Alice Mangan (R.N., Veteran): And he suggests stacking lion’s mane with niacin, the old fashioned kind that you used to try and clean up your pee for a test, if you were a user. I wasn’t a real user, so I never worried about that. I was using niacin for detoxing, but it caused that prickly heat blushing. That’s the kind you want, with lion’s mane and with micro doses of psilocybin, when that becomes available and legal. He believes that that’s the best way to repair the myelin sheath. Still we’re getting protection repair, and then progression because he talks about even collective consciousness. When we raise, the rewiring of our brain, which is what cannabinoids do and what some of these other things like lion’s mane or our plant therapy, the stuff that was on earth to heal us, we gain benefits.
Next, Aspen asks about what taking niacin and lion’s mane feels like.
Aspen Jewel (Elevate Holistics): So is it similar to niacin, the way lion’s mane makes you feel?
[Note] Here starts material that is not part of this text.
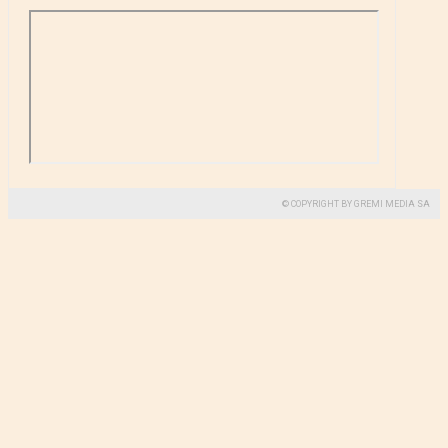
© COPYRIGHT BY GREMI MEDIA SA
Is there any immediate, kind of like how you consume cannabis, do you feel euphoric if you have niacin? I personally feel like I have an all over sunburn. Is there any immediate side effect?
Alice Mangan (R.N., Veteran): So that’s what you’re going to feel, if you do stack with the niacin. But if you use the mushroom, lion’s mane, alone, you don’t feel that. I can’t tell you what you would or wouldn’t feel if you had psilocybin with it but I can tell you with lion’s mane alone, you can’t feel it. But I have a lot of people that take it with our CBD or CBG tinctures, and they’re telling me they’re feeling it in days.
I had one person that I sent it to, and I swear that I just got it to her on Monday, and she said her and her wife are already able to tell the effects. They’d used lion’s mane before. But I thought it was going to take at least three weeks to start building up in the system, to get that nerve growth factor that’s in the mushroom, that our body also makes, to kind of see something but I don’t know. I think cannabis helps things just do better, faster anyway, because our body is more optimal … You know.